If you’re beginning the year with a renewed commitment of health you might want to skip this culinary delight. It has only a few ingredients none of which make an appearance at the bottom of the revamped food pyramid. It’s an ideal treat for a cold winters morning when the pantry is bare. The main ingredients are butter and white flour the flavoring is dependent on the magic of almond extract. Relatively easy to make it has a wow factor when it emerges from the oven puffed up and golden brown.

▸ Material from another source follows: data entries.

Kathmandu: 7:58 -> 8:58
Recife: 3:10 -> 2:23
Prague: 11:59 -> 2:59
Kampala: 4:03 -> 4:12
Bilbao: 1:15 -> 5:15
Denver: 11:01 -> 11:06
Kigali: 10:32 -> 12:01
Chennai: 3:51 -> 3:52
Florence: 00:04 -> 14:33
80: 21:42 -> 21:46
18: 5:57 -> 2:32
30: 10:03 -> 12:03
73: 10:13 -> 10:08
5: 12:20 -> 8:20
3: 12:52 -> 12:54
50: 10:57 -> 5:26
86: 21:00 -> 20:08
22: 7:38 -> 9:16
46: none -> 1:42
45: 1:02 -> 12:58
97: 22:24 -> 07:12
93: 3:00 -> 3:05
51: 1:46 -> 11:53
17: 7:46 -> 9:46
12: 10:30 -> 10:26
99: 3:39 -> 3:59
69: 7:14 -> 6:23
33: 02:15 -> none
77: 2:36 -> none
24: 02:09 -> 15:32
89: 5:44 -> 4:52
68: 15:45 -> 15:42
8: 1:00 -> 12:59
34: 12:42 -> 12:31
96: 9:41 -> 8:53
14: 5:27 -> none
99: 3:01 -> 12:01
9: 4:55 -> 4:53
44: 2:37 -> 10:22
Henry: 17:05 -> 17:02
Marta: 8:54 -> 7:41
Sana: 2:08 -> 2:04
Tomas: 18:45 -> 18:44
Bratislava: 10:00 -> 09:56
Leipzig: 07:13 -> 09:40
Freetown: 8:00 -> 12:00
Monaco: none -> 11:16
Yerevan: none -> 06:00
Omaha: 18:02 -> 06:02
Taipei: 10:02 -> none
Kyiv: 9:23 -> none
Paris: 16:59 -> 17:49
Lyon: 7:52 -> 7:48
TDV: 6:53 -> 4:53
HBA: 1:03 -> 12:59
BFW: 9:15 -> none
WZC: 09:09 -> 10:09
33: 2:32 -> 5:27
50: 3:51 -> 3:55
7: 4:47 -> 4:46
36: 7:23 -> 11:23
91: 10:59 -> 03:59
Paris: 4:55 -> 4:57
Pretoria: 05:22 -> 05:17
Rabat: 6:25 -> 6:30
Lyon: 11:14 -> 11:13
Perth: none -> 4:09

Wishing you the sweetest of years filled with blessings, happiness, health and lots of crafty goodness!


Scandinavian Kringler


1 cup flour

1/2 cup butter or margarine

2 TBLS ice water

Puff Topping:

1 cup water

1/2 cup butter or margarine

1 cup flour

3 eggs

1/2 tsp almond extract


1 cup powdered sugar

1 TBLS margarine

1/2 almond extract

2-3 TBLS milk

slivered almonds

Oven - 350 degrees Divide dough in half. Press each half into a 3 x 12 inch strip on an ungreased cookie sheet. Heat water and ½ cup margarine in medium saucepan to boiling. Remove from heat & immediately stir in one cup flour until smooth. Add eggs, one at a time, and beat until smooth. Stir in ½ tsp. almond extract. Spoon ½ of the batter over each crust. Bake at 350 until golden brown and puffy...about 50-60 min. Immediately remove from the cookie sheet and cool. Topping will shrink. Spread frosting and sprinkle with almonds.